Friday, November 17, 2017

My first BigQuery DWH

BigQuery is Google's Analytics Database
Some notes about a project that has taken up lots of time recently. It was a media attribution dashboard for a client running several hundred campaigns. A POC version of the project had been created manually using spread sheets and we had to provide a drop in a replacement ASAP . I took up the task of migrating a spreadsheet based BI to a more robust script and SQL based platform able to handle the rapidly aggregating data which would soon overpower the spreadsheet's models. A secondary challenge was that the entire system were analyzing was under development and would change daily. Despite it's lacks as a classical database (missing triggers and in schema protections) I choose BigQuery for its scale-ability and ease of integration. Despite its limitations it soon felt like a perfect fit for this type of project.

Data collection

  • Data is currently acquired daily via API from various platforms: for example Google AdWords and Google Analytics.
  • I got an initial jump start by modifying a sample AdWords script from Google's developer pages which demonstrated Big Query writing capabilities. Although this system is fully hosted by google it was a decision I would ultimately regret but more on that later.
  • I added support for additional Goggle API queries. 
  • Next I had to handle challenges arising from a  mismatch between field names and foreign key formats between data-sets. So I the initial script became an ETL  with new capabilities in each iteration. Fixing dates, converting string to numbers and handling different formats of null values.
  • Finally I added cleaning up date to the script to fix these.

Stored Procedures

The DWH based on a the classic star schema retained pretty much the same schema and physical layout of tables and views. However there were a number of revisions to the stored procedures controlling the views as I found that the incoming data lost key data or change unexpectedly. The number of abstract entities multiplied due to a new requirement to be backwards compatible with the media campaigns going back many months. Handling changing data as the ETL evolved and rebuilding the BigQuery became unwieldy.
  • To increase the project's agility I added to my script a key capability - to recreate all the stored procedures pragmatically if missing at every run of the project. This allowed me to drop a data set and rebuild everything from scratch as the ETL evolved despite BigQuery's clunky web interface which had rendered progress unwieldy. 
  • To allow creation of the BI front end in parallel to development I bifurcated the project to run   production testing and development versions concurrently each on an independent BigQuery data set
  • BigQuery's standard SQL requires stored procedures to to access tables in as fully qualified up to the data set level so to support multiple version I modified the ETL to rewrite the queries to conform with the current version of the specific data set it should work on.
  • As mentioned BigQuery's legacy queries was inferior to working standard SQL queries. 
While adding these capabilities took a couple of days it significantly increased agility and over the project lifetime was a very significant time saver as it became possible to store very many queries in code and only run the latest versions.
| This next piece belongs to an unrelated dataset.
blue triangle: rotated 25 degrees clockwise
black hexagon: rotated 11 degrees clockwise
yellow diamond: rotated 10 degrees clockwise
However keeping all the SQL in one large file increased the size of the code base and AdWords scripts does not have minimal editing abilities so It I regretted not placing all the SQL queries in a project which handled multi-line strings would have reduced the adjustments needed to the queries. Due to the project's time frame I had to keep plugging based on the initial decisions.

Testing and QA

Testing and QA became increasingly important as I strove to improve the quality of the project's final output table which detailed attribution of aggregated campaign results to each campaign and products spending could be consumed by any one of several BI platforms (I used Google's Data Studio but tested Tableau and Click Sense as front ends as well). By creating a QA dashboards outlining the data in each table and view of the DWH  I was able to quickly spot leaks and duplicated or missing data.
Data Studio is still in beta and undergoing significant development and several times I saw the QA environment collapse due to changes which I could not control. Ultimately I decided to split QA into a set of sanity test run in code and a simpler set of Dashboards to allow inspection of the issues which were less important over time as very high levels of accuracy has already been reached and the concern had shifted to checking the product's consistency.